**Work request:** Reproduce, exactly and only, the lines of the data that follows from the one containing "在他们分开的这段日子里，刘一菲每一天都在想他，" down to the one containing "La taille du", without pictures.

*** Records to process

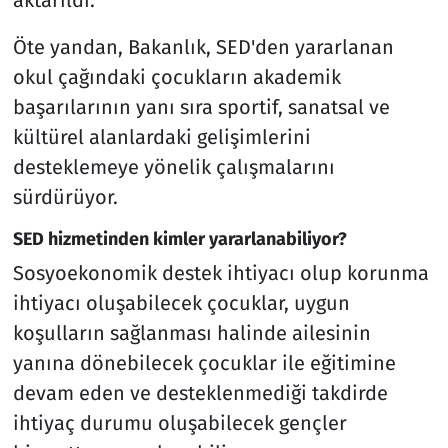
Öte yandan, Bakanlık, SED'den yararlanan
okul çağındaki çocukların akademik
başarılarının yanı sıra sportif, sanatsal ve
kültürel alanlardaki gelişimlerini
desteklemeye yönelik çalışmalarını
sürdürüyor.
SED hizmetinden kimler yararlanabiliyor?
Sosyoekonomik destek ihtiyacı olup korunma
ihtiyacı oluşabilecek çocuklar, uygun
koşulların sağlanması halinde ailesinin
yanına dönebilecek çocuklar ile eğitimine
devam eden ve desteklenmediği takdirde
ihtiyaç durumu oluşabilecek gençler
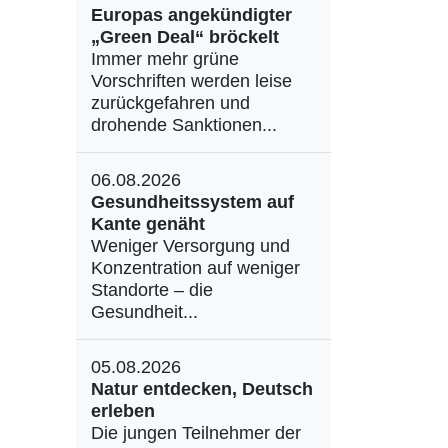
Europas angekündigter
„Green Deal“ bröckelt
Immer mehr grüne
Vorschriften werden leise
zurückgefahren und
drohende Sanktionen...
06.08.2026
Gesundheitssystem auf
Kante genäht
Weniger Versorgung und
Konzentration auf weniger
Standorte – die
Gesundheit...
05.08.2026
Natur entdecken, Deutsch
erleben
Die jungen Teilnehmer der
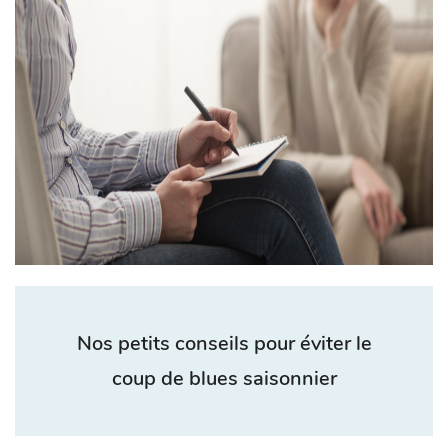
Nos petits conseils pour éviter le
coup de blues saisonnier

******
*** Records to process

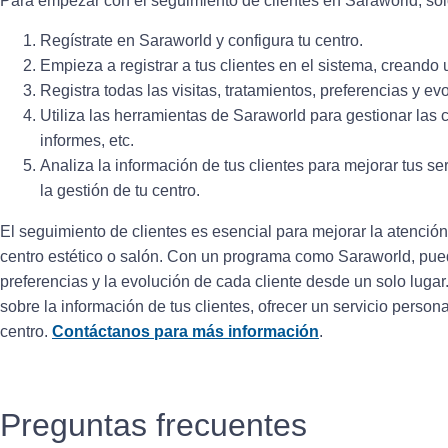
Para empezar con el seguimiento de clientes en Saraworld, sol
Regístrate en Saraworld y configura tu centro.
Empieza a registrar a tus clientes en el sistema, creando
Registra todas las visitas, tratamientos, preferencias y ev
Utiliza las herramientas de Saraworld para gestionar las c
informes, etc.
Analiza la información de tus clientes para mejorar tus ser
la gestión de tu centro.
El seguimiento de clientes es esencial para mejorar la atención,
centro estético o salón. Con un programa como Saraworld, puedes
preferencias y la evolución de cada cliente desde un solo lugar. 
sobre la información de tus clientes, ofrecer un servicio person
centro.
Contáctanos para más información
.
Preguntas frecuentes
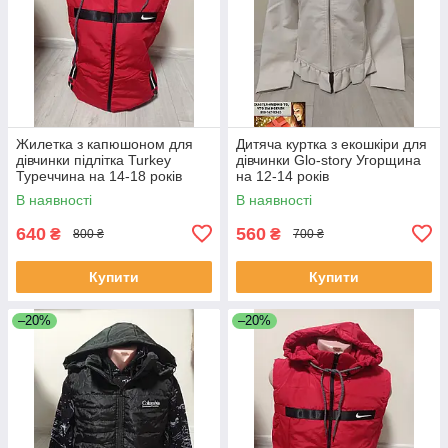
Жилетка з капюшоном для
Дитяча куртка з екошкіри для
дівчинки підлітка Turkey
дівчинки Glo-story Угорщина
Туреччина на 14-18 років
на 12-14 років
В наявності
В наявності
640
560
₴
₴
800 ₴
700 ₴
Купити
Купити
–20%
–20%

******
*** Records to process

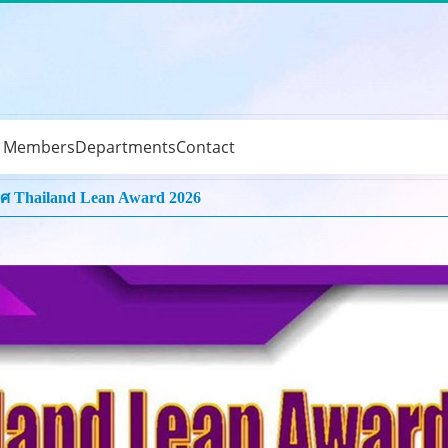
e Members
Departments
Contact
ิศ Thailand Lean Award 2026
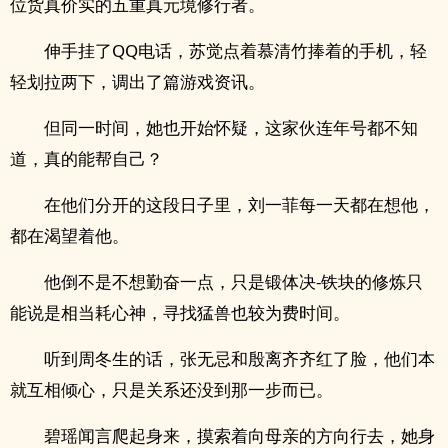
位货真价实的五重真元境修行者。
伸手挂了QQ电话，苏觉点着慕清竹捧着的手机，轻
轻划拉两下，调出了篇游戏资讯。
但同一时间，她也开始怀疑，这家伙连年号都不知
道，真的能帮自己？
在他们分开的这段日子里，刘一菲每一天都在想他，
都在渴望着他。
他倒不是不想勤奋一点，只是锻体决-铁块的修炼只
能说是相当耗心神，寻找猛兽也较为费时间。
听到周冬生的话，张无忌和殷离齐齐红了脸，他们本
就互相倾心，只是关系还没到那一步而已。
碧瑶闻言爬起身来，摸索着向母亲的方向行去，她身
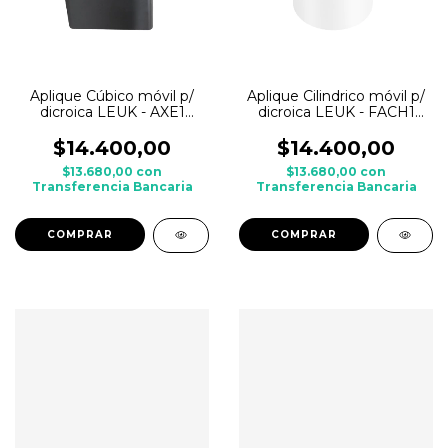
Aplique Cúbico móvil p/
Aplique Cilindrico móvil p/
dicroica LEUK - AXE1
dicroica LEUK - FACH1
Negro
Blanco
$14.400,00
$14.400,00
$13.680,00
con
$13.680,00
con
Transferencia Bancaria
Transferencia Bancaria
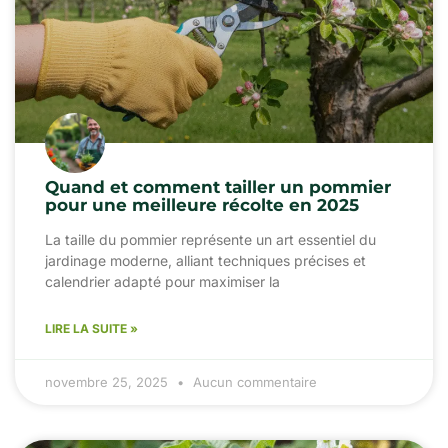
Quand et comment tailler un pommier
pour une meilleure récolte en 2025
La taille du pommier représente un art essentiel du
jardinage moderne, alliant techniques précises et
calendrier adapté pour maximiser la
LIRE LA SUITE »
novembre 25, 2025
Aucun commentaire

******

**Answer to the exercise:**
在他们分开的这段日子里，刘一菲每一天都在想他，
都在渴望着他。
他倒不是不想勤奋一点，只是锻体决-铁块的修炼只
能说是相当耗心神，寻找猛兽也较为费时间。
听到周冬生的话，张无忌和殷离齐齐红了脸，他们本
就互相倾心，只是关系还没到那一步而已。
碧瑶闻言爬起身来，摸索着向母亲的方向行去，她身
Aplique Cúbico móvil p/
Aplique Cilindrico móvil p/
dicroica LEUK - AXE1
dicroica LEUK - FACH1
Negro
Blanco
$14.400,00
$14.400,00
$13.680,00
con
$13.680,00
con
Transferencia Bancaria
Transferencia Bancaria
Quand et comment tailler un pommier
pour une meilleure récolte en 2025
La taille du pommier représente un art essentiel du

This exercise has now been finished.